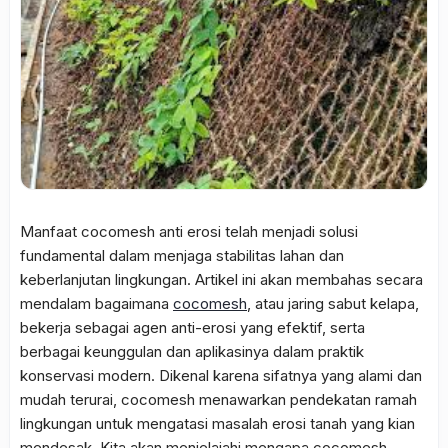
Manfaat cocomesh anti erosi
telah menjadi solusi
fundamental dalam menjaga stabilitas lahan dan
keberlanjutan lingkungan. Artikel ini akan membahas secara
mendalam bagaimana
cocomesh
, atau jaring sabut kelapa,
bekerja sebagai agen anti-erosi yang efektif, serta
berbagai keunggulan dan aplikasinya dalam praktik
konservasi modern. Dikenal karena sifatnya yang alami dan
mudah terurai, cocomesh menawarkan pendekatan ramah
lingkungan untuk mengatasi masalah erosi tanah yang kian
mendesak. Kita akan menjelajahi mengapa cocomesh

● ● ● ● ● ● ●

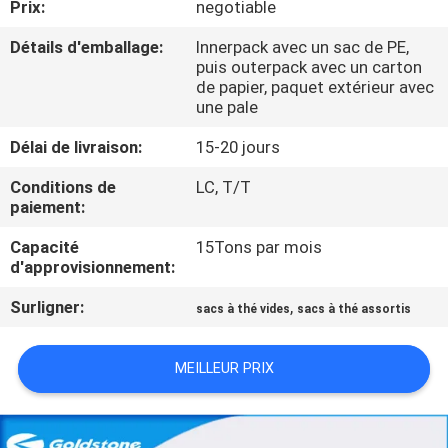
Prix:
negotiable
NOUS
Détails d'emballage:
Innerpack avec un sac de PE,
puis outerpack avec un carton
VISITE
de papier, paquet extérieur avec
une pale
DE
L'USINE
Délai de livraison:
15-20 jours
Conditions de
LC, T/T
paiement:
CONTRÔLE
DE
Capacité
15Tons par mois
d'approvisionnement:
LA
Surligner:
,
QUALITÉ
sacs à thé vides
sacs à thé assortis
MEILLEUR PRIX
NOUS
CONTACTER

● ● ● ● ● ● ●

Exercise instructions =
Reading down the material above, count how many lines contain the word "lingkungan". Respond with the number by itself.

Expected output =
2